Rethinking Evaluation
When you first try out a new LLM — say a new competitor to ChatGPT has just hit the market — what’s your process? If you’re like me, you don’t start by checking benchmark scores or reading academic papers. Instead, you dive in and start actually using it. You ask questions, challenge responses, and naturally develop a feel for its capabilities and limitations. I think that this intuitive evaluation process actually hints at something profound about how we need to approach testing non-deterministic systems.
Humans excel at evaluating outputs that exist in shades of gray rather than binary states. We can instantly recognize when a response is technically correct but misses the point, or when it’s slightly imperfect but deeply insightful. We understand context, detect nuance, and judge appropriateness in ways that automated tests simply cannot match.
The key insight isn’t just that humans are good at evaluating LLM outputs — it’s that human feedback, when properly structured and scaled, could provide a more meaningful measure of improvement than any predetermined benchmark. Instead of asking “Does this model score better on academic test X?” we should be asking “Do users find this model more helpful in achieving their real-world goals?”
Trusting Your Gut (at Scale)
In my opinion, it seems we’re already seeing two distinct patterns emerge for scaling human feedback in LLM testing, and both show promise.
The first approach is what I’ll call the customer-driven feedback loop. OpenAI’s ChatGPT offers a perfect example. Have you noticed how it sometimes generates two responses and asks which one you prefer? That’s not just for show. They’re essentially running a massive, continuous A/B test, collecting real user preferences at scale. It’s brilliant in its simplicity: users naturally engage with the system, make quick comparative judgments, and provide valuable feedback without even feeling like they’re part of a testing process.
The second pattern I see taking hold is community-driven development. Take IBM and Red Hat’s InstructLab project (which I first heard of during one of the aforementioned events) as one example — though it’s certainly not the only one. InstructLab provides a framework where developers can contribute improvements through a familiar GitHub-esc workflow. Contributors create these things called “skill recipes” with example questions and answers, which are then used to generate synthetic training data. The community reviews these contributions, and approved changes are integrated into model updates.
What I think is fascinating is that both of these approaches acknowledge the same fundamental truth: you can’t effectively test a non-deterministic system with deterministic methods. Instead of fighting against this reality, these approaches lean into it, using human judgment as a tool rather than an obstacle.
Embracing the Unpredictable
In the end, I really do think that true solution may not be to try harder to make non-deterministic systems fit into our deterministic testing boxes. Instead, it may be to acknowledge that when we’re testing systems that “think” more like humans, we need evaluation methods that match that unpredictable nature.
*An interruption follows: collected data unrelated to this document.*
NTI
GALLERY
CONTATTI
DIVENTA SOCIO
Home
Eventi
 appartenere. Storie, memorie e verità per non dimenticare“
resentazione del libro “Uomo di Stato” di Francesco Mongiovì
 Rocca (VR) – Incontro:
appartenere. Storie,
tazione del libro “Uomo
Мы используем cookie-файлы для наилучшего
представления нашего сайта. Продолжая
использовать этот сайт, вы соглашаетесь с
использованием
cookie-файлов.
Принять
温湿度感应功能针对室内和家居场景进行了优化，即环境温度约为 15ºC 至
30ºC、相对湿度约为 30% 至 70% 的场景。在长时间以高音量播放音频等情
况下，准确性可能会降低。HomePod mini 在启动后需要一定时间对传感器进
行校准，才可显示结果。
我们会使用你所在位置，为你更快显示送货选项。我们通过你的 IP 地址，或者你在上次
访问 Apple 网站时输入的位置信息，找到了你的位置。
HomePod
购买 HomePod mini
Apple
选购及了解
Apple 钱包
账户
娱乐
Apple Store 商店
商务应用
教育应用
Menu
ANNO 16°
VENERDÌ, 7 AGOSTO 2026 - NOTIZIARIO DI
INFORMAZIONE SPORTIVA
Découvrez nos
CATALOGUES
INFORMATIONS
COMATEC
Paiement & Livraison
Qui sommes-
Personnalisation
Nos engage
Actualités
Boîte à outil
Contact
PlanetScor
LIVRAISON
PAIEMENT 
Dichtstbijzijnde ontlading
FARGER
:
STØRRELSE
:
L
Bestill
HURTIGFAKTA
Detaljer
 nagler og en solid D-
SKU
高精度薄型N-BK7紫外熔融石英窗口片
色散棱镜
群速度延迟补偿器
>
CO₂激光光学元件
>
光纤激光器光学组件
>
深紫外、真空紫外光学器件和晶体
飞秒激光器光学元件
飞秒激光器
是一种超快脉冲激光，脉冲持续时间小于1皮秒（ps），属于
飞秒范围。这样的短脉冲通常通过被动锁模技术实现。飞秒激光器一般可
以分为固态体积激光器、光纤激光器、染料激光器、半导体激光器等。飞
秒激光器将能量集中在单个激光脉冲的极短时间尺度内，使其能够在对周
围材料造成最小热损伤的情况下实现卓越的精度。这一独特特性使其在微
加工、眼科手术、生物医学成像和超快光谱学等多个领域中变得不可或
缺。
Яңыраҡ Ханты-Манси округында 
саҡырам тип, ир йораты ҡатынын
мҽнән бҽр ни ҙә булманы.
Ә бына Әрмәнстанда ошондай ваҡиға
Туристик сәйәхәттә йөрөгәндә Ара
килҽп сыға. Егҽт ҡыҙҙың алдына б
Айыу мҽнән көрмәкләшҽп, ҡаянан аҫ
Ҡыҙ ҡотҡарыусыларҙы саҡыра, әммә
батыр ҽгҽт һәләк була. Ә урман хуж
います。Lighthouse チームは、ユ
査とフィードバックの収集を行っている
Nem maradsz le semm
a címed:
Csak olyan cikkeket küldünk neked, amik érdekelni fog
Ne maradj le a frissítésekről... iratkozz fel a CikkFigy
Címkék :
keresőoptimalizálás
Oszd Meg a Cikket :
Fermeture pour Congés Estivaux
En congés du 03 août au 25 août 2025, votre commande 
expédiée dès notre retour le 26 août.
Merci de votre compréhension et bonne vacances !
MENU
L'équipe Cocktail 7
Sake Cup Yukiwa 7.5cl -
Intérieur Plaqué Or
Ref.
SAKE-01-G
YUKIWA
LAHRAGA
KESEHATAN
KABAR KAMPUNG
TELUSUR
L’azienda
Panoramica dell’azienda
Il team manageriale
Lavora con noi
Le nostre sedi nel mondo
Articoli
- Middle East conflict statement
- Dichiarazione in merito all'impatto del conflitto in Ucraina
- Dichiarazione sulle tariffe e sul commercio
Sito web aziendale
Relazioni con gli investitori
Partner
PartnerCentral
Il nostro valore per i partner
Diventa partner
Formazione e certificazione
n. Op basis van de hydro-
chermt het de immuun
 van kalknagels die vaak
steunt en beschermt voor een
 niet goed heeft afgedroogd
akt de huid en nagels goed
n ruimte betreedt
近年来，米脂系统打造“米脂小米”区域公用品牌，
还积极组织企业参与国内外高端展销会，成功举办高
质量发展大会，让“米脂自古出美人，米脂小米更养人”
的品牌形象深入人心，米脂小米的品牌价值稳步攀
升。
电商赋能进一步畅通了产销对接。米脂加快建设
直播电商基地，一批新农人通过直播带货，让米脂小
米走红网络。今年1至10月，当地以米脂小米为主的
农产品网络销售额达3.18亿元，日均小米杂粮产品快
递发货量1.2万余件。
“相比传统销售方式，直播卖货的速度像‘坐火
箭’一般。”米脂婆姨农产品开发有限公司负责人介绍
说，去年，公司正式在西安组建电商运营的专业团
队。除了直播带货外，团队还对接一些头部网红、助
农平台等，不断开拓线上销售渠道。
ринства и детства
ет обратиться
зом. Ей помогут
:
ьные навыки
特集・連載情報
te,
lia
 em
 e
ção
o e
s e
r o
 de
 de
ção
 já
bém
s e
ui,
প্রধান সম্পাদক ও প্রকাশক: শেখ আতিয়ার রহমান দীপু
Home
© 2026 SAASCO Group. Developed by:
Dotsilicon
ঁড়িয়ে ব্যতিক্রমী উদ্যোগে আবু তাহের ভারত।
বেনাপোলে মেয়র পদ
This isn’t about outright abandoning any form of rigor, forbidding even a single element of determinism, or accepting complete chaos. It’s about recognizing that the most effective way to test an unpredictable system is likely with something equally unpredictable — human judgment, applied systematically and at scale. I personally think that the companies and projects that understand this first, and continuously and broadly apply it past the conceptual level and figure out how to harness human feedback effectively, will be the ones that define the next generation of AI development.
Sometimes the best way to test chaos isn’t with constants — it’s with chaos itself. Is it time for us to fight fire with fire?